## Brief
Beginning at the line that contains "Verschiedene Gesichtsausdrücke lassen" and ending at the last line of the records below, retype each line exactly and add nothing.

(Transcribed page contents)
┌────────

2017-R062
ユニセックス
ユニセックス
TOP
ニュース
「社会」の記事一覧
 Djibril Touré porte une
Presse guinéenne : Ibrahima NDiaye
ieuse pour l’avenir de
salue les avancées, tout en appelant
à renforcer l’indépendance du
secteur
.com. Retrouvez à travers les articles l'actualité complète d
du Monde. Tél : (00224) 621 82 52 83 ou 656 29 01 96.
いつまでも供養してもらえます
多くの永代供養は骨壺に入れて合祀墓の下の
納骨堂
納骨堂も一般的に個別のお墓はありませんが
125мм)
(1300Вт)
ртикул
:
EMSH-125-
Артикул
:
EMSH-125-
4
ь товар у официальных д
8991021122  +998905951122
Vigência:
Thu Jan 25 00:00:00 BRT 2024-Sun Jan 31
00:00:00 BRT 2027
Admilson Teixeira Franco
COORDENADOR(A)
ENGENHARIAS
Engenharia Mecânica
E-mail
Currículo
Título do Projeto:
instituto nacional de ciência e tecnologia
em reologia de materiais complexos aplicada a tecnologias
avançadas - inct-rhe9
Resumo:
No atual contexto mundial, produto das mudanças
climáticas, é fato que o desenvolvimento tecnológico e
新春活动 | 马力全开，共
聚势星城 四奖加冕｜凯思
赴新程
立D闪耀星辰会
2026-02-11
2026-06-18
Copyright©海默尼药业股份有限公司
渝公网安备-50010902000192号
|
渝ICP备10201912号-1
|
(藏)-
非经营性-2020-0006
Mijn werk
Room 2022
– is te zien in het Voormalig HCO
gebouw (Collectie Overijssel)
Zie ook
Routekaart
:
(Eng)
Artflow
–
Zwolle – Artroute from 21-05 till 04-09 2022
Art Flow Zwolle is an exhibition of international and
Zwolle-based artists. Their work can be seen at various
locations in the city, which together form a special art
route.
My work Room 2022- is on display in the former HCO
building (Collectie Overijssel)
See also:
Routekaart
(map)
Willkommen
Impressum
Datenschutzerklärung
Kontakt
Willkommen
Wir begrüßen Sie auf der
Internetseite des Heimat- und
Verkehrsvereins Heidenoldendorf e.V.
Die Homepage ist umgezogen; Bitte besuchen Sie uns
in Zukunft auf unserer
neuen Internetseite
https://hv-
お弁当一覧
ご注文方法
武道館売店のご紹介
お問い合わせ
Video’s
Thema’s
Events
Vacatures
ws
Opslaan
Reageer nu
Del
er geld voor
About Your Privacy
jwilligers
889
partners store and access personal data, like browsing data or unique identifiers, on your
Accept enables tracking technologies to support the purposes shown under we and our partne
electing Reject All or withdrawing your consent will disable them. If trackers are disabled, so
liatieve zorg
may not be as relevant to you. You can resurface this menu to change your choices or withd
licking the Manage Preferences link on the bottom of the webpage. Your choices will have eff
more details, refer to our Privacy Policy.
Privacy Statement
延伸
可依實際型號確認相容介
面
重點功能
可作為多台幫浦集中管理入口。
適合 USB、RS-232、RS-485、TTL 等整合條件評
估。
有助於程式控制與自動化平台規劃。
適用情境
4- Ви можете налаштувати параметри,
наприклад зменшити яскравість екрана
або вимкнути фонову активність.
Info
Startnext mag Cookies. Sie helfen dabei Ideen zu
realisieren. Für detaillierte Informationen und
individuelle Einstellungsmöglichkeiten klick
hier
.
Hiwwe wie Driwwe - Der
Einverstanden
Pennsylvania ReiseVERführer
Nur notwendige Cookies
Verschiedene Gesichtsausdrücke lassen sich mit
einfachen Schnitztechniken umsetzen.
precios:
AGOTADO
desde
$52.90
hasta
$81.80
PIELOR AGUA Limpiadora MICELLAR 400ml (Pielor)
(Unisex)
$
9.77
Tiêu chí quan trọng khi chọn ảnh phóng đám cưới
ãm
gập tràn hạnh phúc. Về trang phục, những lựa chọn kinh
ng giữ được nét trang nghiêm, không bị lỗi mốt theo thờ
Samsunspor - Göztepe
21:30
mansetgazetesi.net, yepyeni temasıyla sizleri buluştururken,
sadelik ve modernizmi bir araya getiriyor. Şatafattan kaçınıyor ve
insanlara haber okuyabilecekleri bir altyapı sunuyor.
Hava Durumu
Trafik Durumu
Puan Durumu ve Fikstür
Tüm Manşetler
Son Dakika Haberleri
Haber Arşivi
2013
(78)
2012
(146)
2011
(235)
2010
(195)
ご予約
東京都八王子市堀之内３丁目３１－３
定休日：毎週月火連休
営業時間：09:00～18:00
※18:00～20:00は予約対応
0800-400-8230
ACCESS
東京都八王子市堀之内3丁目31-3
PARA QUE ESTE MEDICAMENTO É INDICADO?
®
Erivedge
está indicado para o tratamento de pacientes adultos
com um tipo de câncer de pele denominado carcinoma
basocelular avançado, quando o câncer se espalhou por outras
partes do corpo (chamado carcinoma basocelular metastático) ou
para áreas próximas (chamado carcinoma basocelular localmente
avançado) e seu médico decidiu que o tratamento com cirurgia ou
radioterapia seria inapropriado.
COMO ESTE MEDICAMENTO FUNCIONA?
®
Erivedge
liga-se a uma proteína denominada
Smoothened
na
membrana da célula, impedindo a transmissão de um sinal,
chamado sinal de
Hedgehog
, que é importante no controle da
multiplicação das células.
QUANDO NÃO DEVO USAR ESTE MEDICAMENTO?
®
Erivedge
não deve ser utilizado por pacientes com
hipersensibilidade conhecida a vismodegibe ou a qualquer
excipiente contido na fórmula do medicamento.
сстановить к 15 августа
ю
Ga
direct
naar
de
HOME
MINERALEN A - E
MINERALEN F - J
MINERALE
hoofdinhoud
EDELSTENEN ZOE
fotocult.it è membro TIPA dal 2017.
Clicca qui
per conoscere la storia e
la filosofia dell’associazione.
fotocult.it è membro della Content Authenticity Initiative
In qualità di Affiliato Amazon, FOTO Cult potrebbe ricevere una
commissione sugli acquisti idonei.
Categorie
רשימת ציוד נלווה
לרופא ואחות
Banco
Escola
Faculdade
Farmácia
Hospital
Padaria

└────────

## Exercise answer
Verschiedene Gesichtsausdrücke lassen sich mit
einfachen Schnitztechniken umsetzen.
precios:
AGOTADO
desde
$52.90
hasta
$81.80
PIELOR AGUA Limpiadora MICELLAR 400ml (Pielor)
(Unisex)
$
9.77
Tiêu chí quan trọng khi chọn ảnh phóng đám cưới
ãm
gập tràn hạnh phúc. Về trang phục, những lựa chọn kinh
ng giữ được nét trang nghiêm, không bị lỗi mốt theo thờ
Samsunspor - Göztepe
21:30
mansetgazetesi.net, yepyeni temasıyla sizleri buluştururken,
sadelik ve modernizmi bir araya getiriyor. Şatafattan kaçınıyor ve
insanlara haber okuyabilecekleri bir altyapı sunuyor.
Hava Durumu
Trafik Durumu
Puan Durumu ve Fikstür
Tüm Manşetler
Son Dakika Haberleri
Haber Arşivi
2013
(78)
2012
(146)
2011
(235)
2010
(195)
ご予約
東京都八王子市堀之内３丁目３１－３
定休日：毎週月火連休
営業時間：09:00～18:00
※18:00～20:00は予約対応
0800-400-8230
ACCESS
東京都八王子市堀之内3丁目31-3
PARA QUE ESTE MEDICAMENTO É INDICADO?
®
Erivedge
está indicado para o tratamento de pacientes adultos
com um tipo de câncer de pele denominado carcinoma
basocelular avançado, quando o câncer se espalhou por outras
partes do corpo (chamado carcinoma basocelular metastático) ou
para áreas próximas (chamado carcinoma basocelular localmente
avançado) e seu médico decidiu que o tratamento com cirurgia ou
radioterapia seria inapropriado.
COMO ESTE MEDICAMENTO FUNCIONA?
®
Erivedge
liga-se a uma proteína denominada
Smoothened
na
membrana da célula, impedindo a transmissão de um sinal,
chamado sinal de
Hedgehog
, que é importante no controle da
multiplicação das células.
QUANDO NÃO DEVO USAR ESTE MEDICAMENTO?
®
Erivedge
não deve ser utilizado por pacientes com
hipersensibilidade conhecida a vismodegibe ou a qualquer
excipiente contido na fórmula do medicamento.
сстановить к 15 августа
ю
Ga
direct
naar
de
HOME
MINERALEN A - E
MINERALEN F - J
MINERALE
hoofdinhoud
EDELSTENEN ZOE
fotocult.it è membro TIPA dal 2017.
Clicca qui
per conoscere la storia e
la filosofia dell’associazione.
fotocult.it è membro della Content Authenticity Initiative
In qualità di Affiliato Amazon, FOTO Cult potrebbe ricevere una
commissione sugli acquisti idonei.
Categorie
רשימת ציוד נלווה
לרופא ואחות
Banco
Escola
Faculdade
Farmácia
Hospital
Padaria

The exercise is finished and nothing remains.